Вот таких исполинов и должен рождать народ российский! И Радищев думал, что им предстоит свершить великие деяния во славу отечества, поднять и победоносно вынести тяжёлую борьбу во имя претворения лучших чаяний и надежд, таящихся в груди народа российского.
Пламя свечей тускнело. Наталья Алексеевна щипчиками снимала нагар с них, и комната снова озарялась ровным светом. Ещё долго текла задушевная беседа в рабочей комнате Шелехова…
С восходом солнца над площадью взвился вздёрнутый на мачту торговый флаг. Иркутская ярмарка открылась. Радищев все эти дни тщательно наблюдал за приготовлениями к знатному торгу. Город на Ангаре преображался на глазах у него. Раньше всех завершили приготовления к ярмарке в провиантских и винных магазинах. Повсеместно обновили вывески, подкрасили двери, раскинули дополнительно торговые палатки и шатры.

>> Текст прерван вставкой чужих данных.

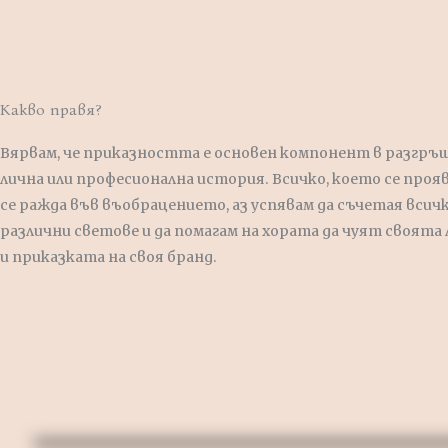
Какво правя?
Вярвам, че приказността е основен компонент в разгръ
лична или професионална история. Всичко, което се проя
се ражда във въобрацението, аз успявам да съчетая всич
различни светове и да помагам на хората да чуят своята
и приказката на своя бранд.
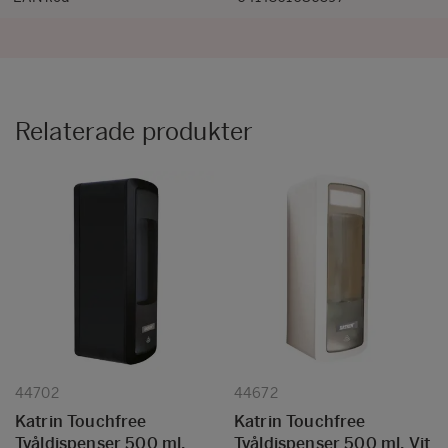
Relaterade produkter
44702
44672
Katrin Touchfree
Katrin Touchfree
Tvåldispenser 500 ml,
Tvåldispenser 500 ml, Vit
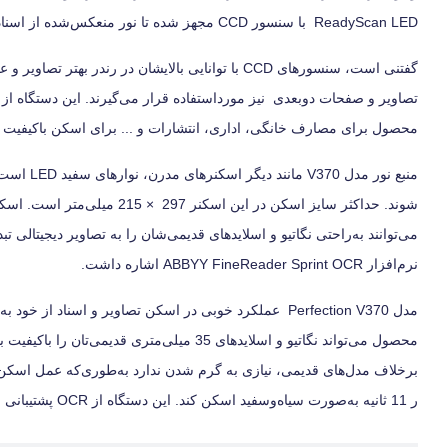
ReadyScan LED با سنسور CCD مجهز شده تا نور منعکس‌شده از اسناد یا تصاویر را دریافت و به فایل دیجیتالی تبدیل کند.
گفتنی است، سنسورهای CCD با توانایی بالایشان در ر
محصول برای مصارف خانگی، اداری، انتشارات و ... برای اسکن باکیفیت
منبع نور
نرم‌افزار ABBYY FineReader Sprint OCR اشاره داشت.
مدل Perfection V370 عملکرد خوبی در اسکن تصاویر و اسن
ر 11 ثانیه به‌صورت سیاه‌وسفید اسکن کند. این دستگاه از OCR پشتیبانی می‌کند.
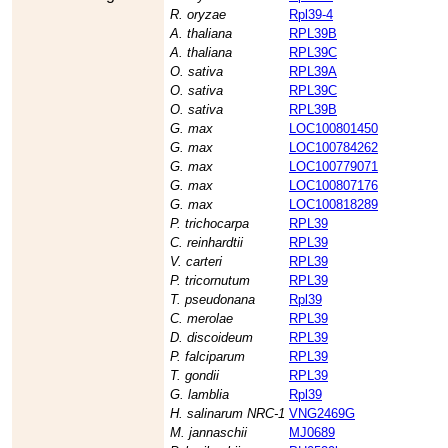
R. oryzae
Rpl39-4
A. thaliana
RPL39B
A. thaliana
RPL39C
O. sativa
RPL39A
O. sativa
RPL39C
O. sativa
RPL39B
G. max
LOC100801450
G. max
LOC100784262
G. max
LOC100779071
G. max
LOC100807176
G. max
LOC100818289
P. trichocarpa
RPL39
C. reinhardtii
RPL39
V. carteri
RPL39
P. tricornutum
RPL39
T. pseudonana
Rpl39
C. merolae
RPL39
D. discoideum
RPL39
P. falciparum
RPL39
T. gondii
RPL39
G. lamblia
Rpl39
H. salinarum NRC-1
VNG2469G
M. jannaschii
MJ0689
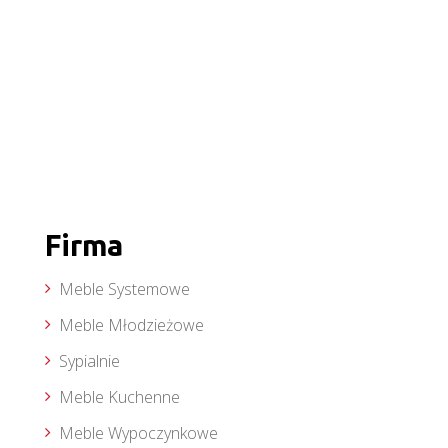
Firma
Meble Systemowe
Meble Młodzieżowe
Sypialnie
Meble Kuchenne
Meble Wypoczynkowe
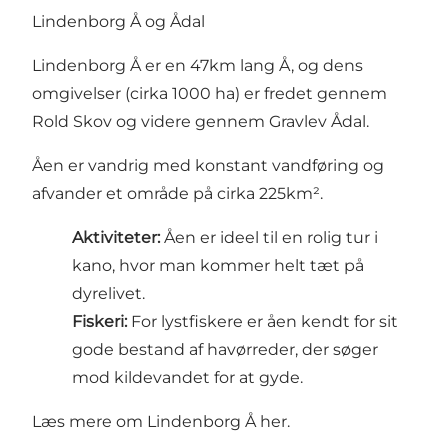
Lindenborg Å og Ådal
Lindenborg Å er en 47km lang Å, og dens
omgivelser (cirka 1000 ha) er fredet gennem
Rold Skov og videre gennem Gravlev Ådal.
Åen er vandrig med konstant vandføring og
afvander et område på cirka 225km².
Aktiviteter:
Åen er ideel til en rolig tur i
kano, hvor man kommer helt tæt på
dyrelivet.
Fiskeri:
For lystfiskere er åen kendt for sit
gode bestand af havørreder, der søger
mod kildevandet for at gyde.
Læs mere om Lindenborg Å her
.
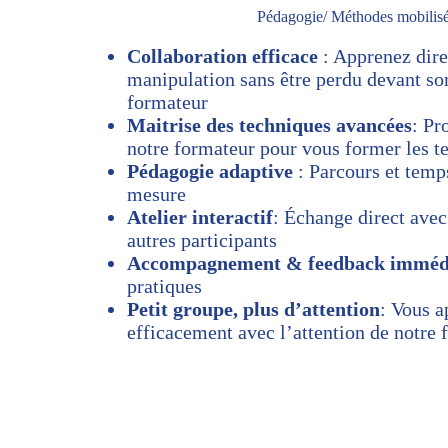
Pédagogie/ Méthodes mobilis
Collaboration efficace
: Apprenez dir
manipulation sans être perdu devant so
formateur
Maitrise des techniques avancées
: Pr
notre formateur pour vous former les t
Pédagogie adaptive
: Parcours et temp
mesure
Atelier interactif
: Échange direct avec
autres participants
Accompagnement & feedback imméd
pratiques
Petit groupe, plus d’attention
: Vous 
efficacement avec l’attention de notre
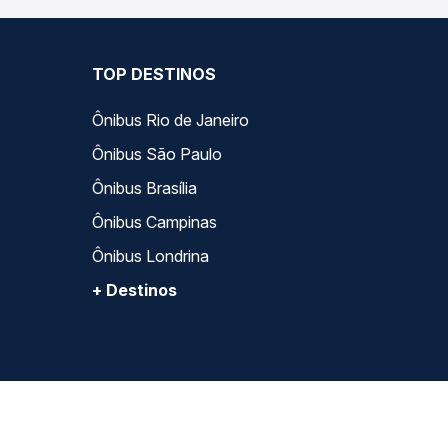
TOP DESTINOS
Ônibus Rio de Janeiro
Ônibus São Paulo
Ônibus Brasília
Ônibus Campinas
Ônibus Londrina
+ Destinos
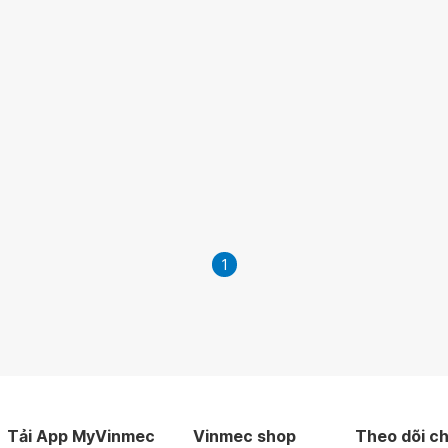
1
Tải App MyVinmec
Vinmec shop
Theo dõi ch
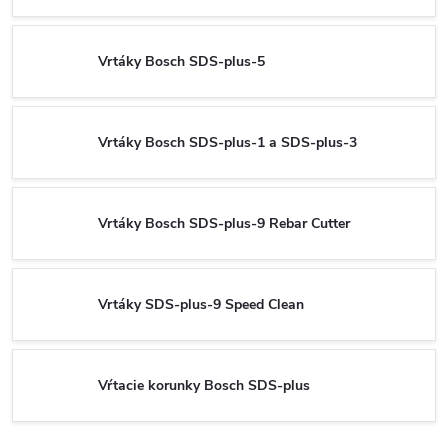
Vrtáky Bosch SDS-plus-5
Vrtáky Bosch SDS-plus-1 a SDS-plus-3
Vrtáky Bosch SDS-plus-9 Rebar Cutter
Vrtáky SDS-plus-9 Speed Clean
Vŕtacie korunky Bosch SDS-plus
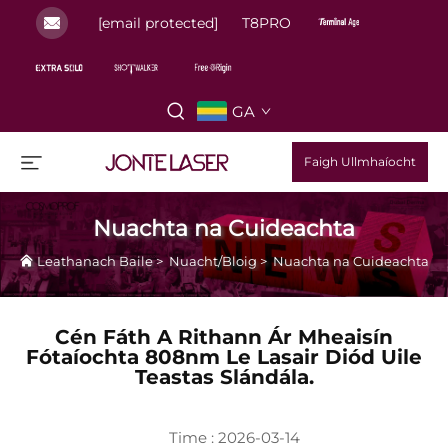
[email protected]
T8PRO
GA
Faigh Ullmhaíocht
Nuachta na Cuideachta
Leathanach Baile
>
Nuacht/Bloig
>
Nuachta na Cuideachta
Cén Fáth A Rithann Ár Mheaisín
Fótaíochta 808nm Le Lasair Diód Uile
Teastas Slándála.
Time : 2026-03-14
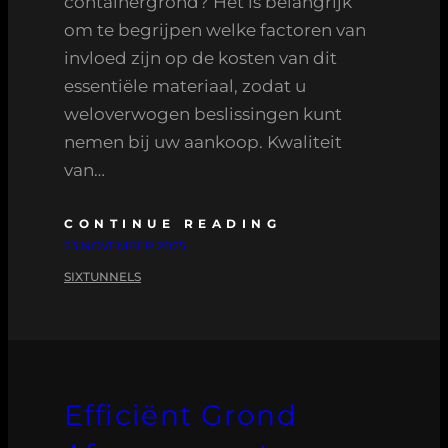
containergrond? Het is belangrijk
om te begrijpen welke factoren van
invloed zijn op de kosten van dit
essentiële materiaal, zodat u
weloverwogen beslissingen kunt
nemen bij uw aankoop. Kwaliteit
van…
CONTINUE READING
23 NOVEMBER 2025
SIXTUNNELS
Efficiënt Grond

Шумнее всего было у питейных домов. Китайские фокусники устроили тут свои балаганы и удивляли народ иноземной невидалью: глотали аршинные шпаги, метали ножами в человека, приставленного к щиту, змеёй извиваясь, пролезали в кольца, словно были бескостными существами, и много других чудес-фокусов показывали за копейку и пятак.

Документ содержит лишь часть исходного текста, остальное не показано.